WHAT YOU SHOULD DO:
Go to the line containing "salah satu klub" in the records below and print it and every following line exactly, on through the line containing "Chelsea vs Arsenal", then stop.

Extracted data entries
# # #
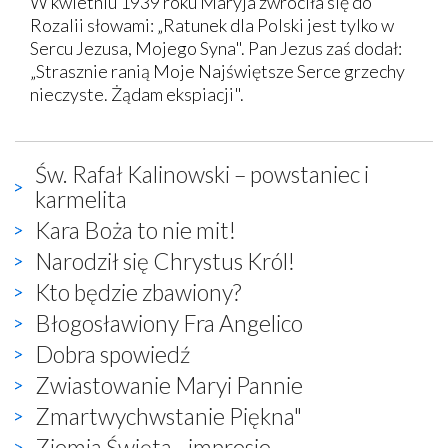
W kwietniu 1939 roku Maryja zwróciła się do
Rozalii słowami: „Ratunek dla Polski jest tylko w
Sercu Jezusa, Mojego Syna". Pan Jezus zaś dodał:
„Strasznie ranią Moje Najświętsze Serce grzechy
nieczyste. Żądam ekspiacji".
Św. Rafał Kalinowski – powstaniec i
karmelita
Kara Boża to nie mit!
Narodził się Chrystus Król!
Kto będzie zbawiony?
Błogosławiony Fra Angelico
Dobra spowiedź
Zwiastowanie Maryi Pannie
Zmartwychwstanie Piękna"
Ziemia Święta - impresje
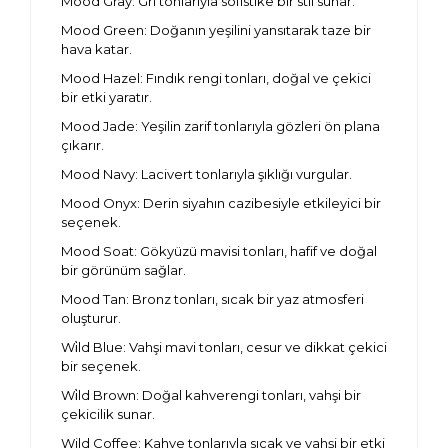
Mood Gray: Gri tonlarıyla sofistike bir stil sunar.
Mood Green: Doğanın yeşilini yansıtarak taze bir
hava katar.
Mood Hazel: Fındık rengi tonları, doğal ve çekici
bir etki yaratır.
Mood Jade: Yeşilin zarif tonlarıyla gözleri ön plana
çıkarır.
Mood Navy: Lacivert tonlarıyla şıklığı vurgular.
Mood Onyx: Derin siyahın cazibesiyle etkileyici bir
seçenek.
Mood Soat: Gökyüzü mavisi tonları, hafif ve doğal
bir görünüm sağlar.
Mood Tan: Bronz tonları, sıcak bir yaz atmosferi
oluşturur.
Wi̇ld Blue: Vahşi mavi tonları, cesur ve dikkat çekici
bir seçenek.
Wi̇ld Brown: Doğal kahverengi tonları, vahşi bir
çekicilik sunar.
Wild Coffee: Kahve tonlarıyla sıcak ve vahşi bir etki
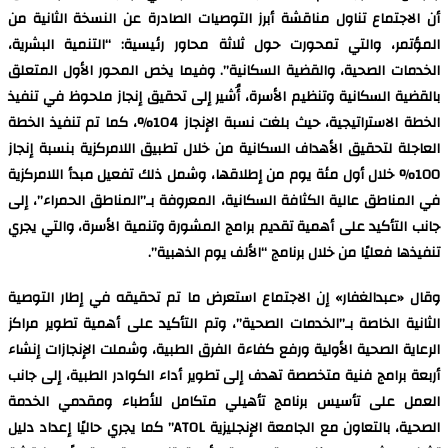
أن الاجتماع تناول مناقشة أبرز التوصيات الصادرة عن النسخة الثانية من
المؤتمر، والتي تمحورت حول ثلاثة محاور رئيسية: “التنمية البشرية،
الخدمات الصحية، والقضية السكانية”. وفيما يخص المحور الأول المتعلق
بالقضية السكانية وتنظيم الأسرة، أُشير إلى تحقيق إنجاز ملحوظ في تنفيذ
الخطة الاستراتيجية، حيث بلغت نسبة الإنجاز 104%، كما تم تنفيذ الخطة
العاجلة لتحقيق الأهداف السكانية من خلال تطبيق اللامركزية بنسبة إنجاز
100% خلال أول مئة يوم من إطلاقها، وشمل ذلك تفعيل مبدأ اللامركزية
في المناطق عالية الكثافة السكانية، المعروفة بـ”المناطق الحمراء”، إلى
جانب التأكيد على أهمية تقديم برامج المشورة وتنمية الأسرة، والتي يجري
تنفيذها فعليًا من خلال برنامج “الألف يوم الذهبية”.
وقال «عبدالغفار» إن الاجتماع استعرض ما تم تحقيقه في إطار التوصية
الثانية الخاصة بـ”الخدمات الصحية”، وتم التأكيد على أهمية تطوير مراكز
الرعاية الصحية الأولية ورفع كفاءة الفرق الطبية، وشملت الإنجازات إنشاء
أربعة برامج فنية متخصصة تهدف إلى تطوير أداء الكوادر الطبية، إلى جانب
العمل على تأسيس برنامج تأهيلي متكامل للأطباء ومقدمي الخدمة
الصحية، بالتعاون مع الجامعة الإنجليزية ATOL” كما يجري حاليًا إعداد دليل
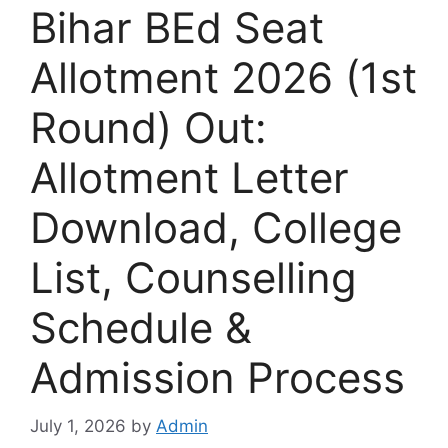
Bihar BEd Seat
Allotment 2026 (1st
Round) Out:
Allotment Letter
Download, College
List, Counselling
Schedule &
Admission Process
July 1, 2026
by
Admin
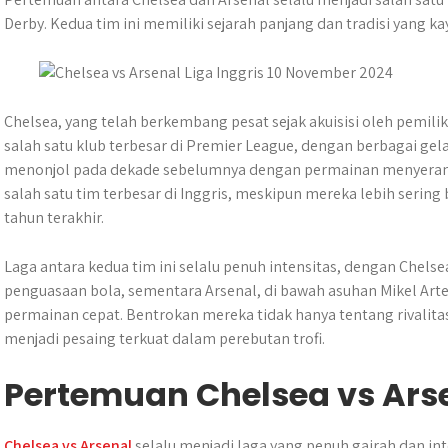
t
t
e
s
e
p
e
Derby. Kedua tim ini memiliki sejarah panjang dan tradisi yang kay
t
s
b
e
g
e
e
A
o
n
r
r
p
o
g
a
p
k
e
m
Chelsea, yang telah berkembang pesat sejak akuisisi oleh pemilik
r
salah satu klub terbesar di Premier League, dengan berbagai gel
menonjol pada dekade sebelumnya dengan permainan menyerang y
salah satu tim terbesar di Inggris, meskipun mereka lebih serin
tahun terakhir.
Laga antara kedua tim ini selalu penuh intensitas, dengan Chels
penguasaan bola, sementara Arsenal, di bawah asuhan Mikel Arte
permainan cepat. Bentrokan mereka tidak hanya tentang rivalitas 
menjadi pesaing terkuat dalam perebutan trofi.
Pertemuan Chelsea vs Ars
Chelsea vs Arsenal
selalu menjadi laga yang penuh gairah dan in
# # #
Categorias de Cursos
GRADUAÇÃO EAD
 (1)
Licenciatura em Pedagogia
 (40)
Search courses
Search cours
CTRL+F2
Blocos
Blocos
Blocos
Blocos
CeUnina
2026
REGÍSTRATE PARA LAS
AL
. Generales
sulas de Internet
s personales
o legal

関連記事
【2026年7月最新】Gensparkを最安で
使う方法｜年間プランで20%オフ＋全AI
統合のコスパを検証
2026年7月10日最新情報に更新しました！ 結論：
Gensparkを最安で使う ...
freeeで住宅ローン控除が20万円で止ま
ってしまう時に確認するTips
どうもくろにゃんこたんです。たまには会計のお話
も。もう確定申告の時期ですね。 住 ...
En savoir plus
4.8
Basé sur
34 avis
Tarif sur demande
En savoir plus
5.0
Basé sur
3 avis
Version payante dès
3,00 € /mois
# # #
ANSWER TO THIS EXERCISE:
salah satu klub terbesar di Premier League, dengan berbagai gel
menonjol pada dekade sebelumnya dengan permainan menyerang y
salah satu tim terbesar di Inggris, meskipun mereka lebih serin
tahun terakhir.
Laga antara kedua tim ini selalu penuh intensitas, dengan Chels
penguasaan bola, sementara Arsenal, di bawah asuhan Mikel Arte
permainan cepat. Bentrokan mereka tidak hanya tentang rivalitas 
menjadi pesaing terkuat dalam perebutan trofi.
Pertemuan Chelsea vs Ars
Chelsea vs Arsenal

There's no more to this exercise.